Managing a large set of systems has always been a hassle. Although tools like Ansible and Puppet simplify the process significantly, it can still be time-consuming when managing tens of systems.
Appliances designed to run specific software often start as a simple Debian installation. The initial installation and configuration take a few hours, and updates usually need to be performed manually. While this small investment of time is perfectly fine for a handful of systems, growing to tens of machines requires automating installations and enabling automatic (security) updates. However, the moment you want—or need—to upgrade the Debian installation to a new major version, it can become a true nightmare.
Luckily, solutions have existed for years. Instead of starting with a standard Linux installation and configuring it afterward, you can create an image with a preconfigured installation. This reduces installation time to a few minutes, and updates become nothing more than uploading a new image. Instead of repeating every installation, configuration, or update step, managing tens of systems is reduced to managing a single image.
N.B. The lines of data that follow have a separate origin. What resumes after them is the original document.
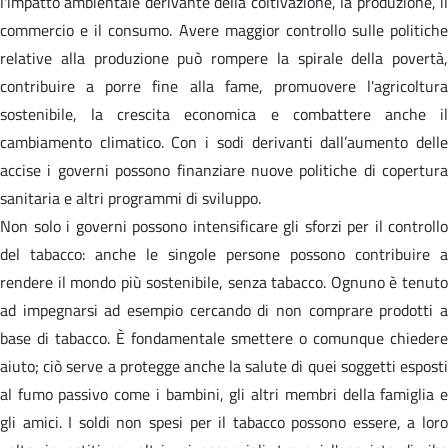
l'impatto ambientale derivante della coltivazione, la produzione, il
commercio e il consumo. Avere maggior controllo sulle politiche
relative alla produzione può rompere la spirale della povertà,
contribuire a porre fine alla fame, promuovere l'agricoltura
sostenibile, la crescita economica e combattere anche il
cambiamento climatico. Con i sodi derivanti dall’aumento delle
accise i governi possono finanziare nuove politiche di copertura
sanitaria e altri programmi di sviluppo.
Non solo i governi possono intensificare gli sforzi per il controllo
del tabacco: anche le singole persone possono contribuire a
rendere il mondo più sostenibile, senza tabacco. Ognuno è tenuto
ad impegnarsi ad esempio cercando di non comprare prodotti a
base di tabacco. È fondamentale smettere o comunque chiedere
aiuto; ciò serve a protegge anche la salute di quei soggetti esposti
al fumo passivo come i bambini, gli altri membri della famiglia e
gli amici. I soldi non spesi per il tabacco possono essere, a loro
This approach has been the standard for Android for years. SteamOS, Flatcar, and Tesla cars are all based on this concept. And who doesn’t remember the era of Linux live CDs like KNOPPIX?
To support robust updates, a system utilizes two separate partitions: one for the running system image and the other for the new update. Updates can be downloaded and installed while the system is still running the old image, reducing downtime to a single reboot.
Interested in how easy it would be to set up a system like this, I created a simple template for building a modern, immutable Linux distribution.
Read-Only Operating System (ROOS)
ROOS is a template using mkosi with additional scripts to create a feature-complete, immutable Linux image.
Unlike some other desktop-focused immutable Linux distributions, this template is meant for server appliances; therefore, the /etc directory is read-only by default.
Out of the box, the generated image provides a Linux system that can be accessed using SSH and nothing more.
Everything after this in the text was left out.